Problem
Which of the lines below mention the word "每日单词数"? Pull each one out.

Supplied entries
____________

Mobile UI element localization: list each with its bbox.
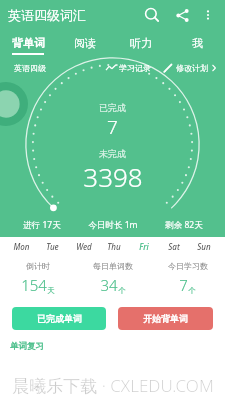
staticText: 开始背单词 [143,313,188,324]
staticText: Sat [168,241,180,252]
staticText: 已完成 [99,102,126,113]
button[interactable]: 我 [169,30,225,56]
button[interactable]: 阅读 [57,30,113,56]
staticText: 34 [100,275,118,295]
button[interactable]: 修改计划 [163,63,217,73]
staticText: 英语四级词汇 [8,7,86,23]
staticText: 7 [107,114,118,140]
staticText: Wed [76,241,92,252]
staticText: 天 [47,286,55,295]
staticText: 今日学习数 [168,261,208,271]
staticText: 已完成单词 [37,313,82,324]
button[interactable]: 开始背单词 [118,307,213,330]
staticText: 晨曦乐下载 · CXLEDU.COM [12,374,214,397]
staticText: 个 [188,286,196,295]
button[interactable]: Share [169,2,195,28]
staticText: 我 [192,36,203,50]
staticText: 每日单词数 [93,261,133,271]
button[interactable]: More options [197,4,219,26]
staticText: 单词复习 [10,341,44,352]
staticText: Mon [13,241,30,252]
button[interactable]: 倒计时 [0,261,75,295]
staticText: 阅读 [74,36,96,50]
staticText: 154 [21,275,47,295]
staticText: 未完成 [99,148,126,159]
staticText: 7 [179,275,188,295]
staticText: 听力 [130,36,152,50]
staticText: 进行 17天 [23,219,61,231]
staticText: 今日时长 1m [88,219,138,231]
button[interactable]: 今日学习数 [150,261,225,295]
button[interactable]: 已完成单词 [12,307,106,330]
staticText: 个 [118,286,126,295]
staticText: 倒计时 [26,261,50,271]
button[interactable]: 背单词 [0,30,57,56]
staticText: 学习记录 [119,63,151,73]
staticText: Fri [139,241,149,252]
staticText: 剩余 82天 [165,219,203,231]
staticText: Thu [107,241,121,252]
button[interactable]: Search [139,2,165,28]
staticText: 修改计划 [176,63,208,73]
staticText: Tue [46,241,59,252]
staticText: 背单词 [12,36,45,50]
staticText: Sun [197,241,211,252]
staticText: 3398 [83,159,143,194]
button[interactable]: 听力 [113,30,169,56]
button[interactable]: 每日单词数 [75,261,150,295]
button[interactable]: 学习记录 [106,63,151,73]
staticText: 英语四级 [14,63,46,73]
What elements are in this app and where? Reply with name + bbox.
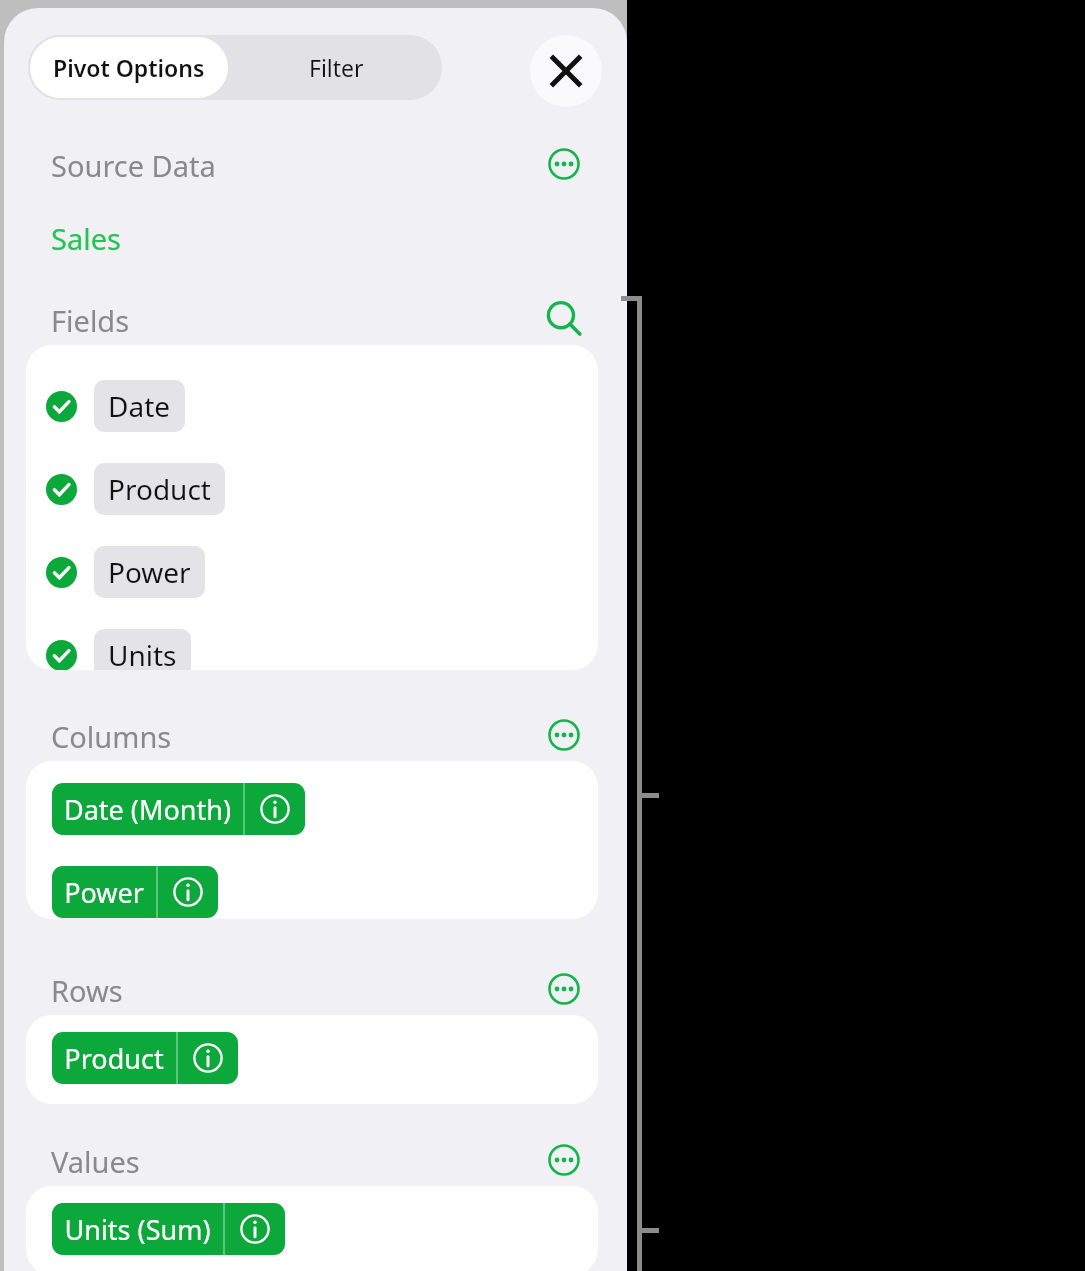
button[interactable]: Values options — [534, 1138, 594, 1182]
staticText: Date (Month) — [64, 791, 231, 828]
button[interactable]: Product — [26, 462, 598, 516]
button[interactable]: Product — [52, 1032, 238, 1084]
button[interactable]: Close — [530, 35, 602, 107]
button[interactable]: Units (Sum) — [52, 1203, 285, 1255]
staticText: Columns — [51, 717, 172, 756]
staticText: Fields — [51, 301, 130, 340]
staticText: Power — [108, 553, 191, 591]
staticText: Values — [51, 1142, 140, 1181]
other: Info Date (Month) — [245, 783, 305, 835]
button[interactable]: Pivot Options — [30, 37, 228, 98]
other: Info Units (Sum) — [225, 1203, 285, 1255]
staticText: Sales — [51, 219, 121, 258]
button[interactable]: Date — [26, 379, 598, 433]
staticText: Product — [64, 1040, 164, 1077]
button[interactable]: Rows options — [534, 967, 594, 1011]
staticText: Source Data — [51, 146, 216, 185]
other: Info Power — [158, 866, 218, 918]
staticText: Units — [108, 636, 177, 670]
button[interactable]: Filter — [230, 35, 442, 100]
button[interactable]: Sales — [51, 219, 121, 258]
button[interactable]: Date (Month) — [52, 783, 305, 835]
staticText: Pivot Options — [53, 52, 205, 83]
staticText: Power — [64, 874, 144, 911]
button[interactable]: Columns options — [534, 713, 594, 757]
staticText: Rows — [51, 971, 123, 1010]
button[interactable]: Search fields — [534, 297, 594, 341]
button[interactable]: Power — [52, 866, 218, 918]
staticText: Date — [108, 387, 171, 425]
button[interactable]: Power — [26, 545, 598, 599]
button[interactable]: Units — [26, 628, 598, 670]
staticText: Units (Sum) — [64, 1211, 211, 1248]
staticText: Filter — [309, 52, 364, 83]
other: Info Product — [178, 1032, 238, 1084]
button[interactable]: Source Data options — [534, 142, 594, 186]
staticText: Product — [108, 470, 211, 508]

____________

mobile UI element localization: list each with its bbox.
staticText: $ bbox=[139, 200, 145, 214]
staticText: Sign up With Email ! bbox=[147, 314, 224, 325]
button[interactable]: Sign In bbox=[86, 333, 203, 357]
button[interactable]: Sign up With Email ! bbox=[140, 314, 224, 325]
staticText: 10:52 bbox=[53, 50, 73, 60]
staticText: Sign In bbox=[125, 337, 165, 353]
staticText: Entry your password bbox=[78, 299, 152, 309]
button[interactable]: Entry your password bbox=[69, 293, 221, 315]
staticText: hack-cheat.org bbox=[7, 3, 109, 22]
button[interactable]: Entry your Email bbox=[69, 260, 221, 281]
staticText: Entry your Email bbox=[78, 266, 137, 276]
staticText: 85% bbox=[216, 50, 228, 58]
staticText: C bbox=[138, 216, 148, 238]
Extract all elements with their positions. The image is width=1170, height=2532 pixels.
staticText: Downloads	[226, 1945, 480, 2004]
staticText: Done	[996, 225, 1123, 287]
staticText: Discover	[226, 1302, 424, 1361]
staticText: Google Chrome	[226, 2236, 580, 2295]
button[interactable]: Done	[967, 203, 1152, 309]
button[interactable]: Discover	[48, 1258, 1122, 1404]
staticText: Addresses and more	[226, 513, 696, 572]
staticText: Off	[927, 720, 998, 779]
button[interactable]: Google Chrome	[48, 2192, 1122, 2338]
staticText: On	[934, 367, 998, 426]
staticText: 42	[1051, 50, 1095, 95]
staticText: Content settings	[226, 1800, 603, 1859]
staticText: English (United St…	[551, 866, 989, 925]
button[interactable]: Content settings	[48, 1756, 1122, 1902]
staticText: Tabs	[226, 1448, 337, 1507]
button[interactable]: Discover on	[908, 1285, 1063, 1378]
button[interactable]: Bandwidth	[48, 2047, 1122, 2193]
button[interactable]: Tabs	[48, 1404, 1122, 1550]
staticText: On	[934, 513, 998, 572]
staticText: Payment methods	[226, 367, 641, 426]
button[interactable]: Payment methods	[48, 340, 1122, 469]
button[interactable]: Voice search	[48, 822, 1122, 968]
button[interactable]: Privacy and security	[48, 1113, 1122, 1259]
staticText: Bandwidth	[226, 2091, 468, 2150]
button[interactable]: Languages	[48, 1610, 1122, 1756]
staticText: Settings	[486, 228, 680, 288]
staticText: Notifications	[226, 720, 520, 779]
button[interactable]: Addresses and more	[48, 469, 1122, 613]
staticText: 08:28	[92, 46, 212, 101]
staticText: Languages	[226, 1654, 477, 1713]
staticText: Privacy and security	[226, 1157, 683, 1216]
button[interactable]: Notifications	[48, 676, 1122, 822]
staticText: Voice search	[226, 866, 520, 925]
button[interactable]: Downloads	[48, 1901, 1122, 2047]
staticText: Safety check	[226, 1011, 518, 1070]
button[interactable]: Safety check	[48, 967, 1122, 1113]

____________

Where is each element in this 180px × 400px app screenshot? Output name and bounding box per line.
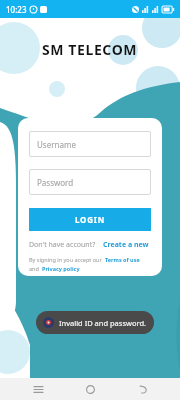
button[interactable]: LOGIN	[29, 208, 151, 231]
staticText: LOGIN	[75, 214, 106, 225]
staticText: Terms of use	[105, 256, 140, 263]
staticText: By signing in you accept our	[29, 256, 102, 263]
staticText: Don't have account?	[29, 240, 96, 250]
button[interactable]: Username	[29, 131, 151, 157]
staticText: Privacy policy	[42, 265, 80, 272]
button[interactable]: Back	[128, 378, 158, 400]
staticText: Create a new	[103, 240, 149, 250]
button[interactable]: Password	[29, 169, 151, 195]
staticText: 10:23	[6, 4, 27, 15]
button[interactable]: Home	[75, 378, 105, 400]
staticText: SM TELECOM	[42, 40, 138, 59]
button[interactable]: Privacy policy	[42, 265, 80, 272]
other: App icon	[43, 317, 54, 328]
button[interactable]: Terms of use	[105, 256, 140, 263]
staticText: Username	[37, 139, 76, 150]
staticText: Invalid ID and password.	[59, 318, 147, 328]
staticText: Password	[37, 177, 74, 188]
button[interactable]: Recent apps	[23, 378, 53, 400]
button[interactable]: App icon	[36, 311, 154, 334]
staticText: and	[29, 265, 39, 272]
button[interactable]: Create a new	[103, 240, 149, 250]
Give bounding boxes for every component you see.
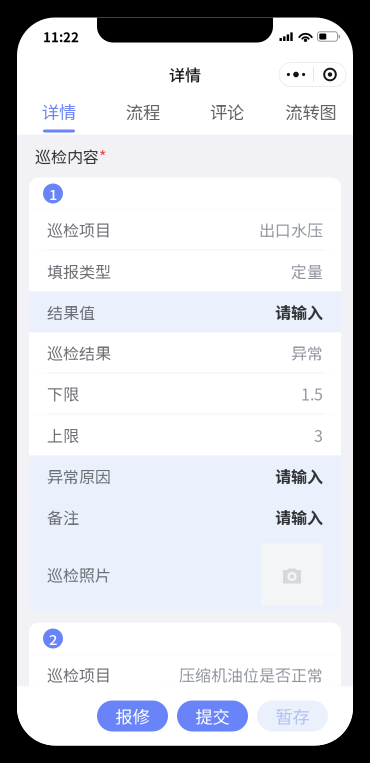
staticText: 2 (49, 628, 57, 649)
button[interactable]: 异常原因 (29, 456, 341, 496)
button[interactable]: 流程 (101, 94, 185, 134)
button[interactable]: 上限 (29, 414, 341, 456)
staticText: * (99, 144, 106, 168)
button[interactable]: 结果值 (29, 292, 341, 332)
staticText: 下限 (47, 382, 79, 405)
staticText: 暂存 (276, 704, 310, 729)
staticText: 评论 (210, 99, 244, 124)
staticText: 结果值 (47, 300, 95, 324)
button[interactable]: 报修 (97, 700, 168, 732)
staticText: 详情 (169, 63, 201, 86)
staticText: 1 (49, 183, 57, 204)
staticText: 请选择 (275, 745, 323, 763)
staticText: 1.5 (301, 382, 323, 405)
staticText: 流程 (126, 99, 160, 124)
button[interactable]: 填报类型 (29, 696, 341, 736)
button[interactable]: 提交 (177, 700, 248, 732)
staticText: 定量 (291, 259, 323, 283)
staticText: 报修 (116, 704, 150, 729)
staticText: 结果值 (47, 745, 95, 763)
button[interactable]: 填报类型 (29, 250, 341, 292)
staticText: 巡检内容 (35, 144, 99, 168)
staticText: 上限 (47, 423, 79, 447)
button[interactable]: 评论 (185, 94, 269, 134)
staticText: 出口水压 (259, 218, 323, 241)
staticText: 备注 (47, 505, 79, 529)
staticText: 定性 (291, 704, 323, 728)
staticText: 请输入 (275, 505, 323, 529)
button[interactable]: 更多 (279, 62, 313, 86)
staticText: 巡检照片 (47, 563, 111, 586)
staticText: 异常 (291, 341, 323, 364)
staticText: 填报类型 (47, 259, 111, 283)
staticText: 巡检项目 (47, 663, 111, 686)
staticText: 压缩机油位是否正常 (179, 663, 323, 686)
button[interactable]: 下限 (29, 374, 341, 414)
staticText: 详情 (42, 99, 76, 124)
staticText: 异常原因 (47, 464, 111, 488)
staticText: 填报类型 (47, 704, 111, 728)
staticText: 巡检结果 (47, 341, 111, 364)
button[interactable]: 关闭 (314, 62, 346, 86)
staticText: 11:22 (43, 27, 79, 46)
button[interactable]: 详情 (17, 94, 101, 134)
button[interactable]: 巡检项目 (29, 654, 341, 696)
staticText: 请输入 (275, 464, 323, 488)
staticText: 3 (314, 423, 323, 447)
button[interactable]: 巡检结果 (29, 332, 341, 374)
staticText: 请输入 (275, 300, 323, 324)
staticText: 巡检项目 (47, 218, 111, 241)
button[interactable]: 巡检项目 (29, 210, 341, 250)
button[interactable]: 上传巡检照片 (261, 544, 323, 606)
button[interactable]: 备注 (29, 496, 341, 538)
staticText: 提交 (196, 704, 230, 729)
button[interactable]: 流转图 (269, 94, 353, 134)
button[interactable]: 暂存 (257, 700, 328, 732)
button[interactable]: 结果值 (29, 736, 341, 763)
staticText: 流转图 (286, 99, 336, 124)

____________

Reply
staticText: 每日单词数 [93,261,133,271]
button[interactable]: 每日单词数 [75,261,150,295]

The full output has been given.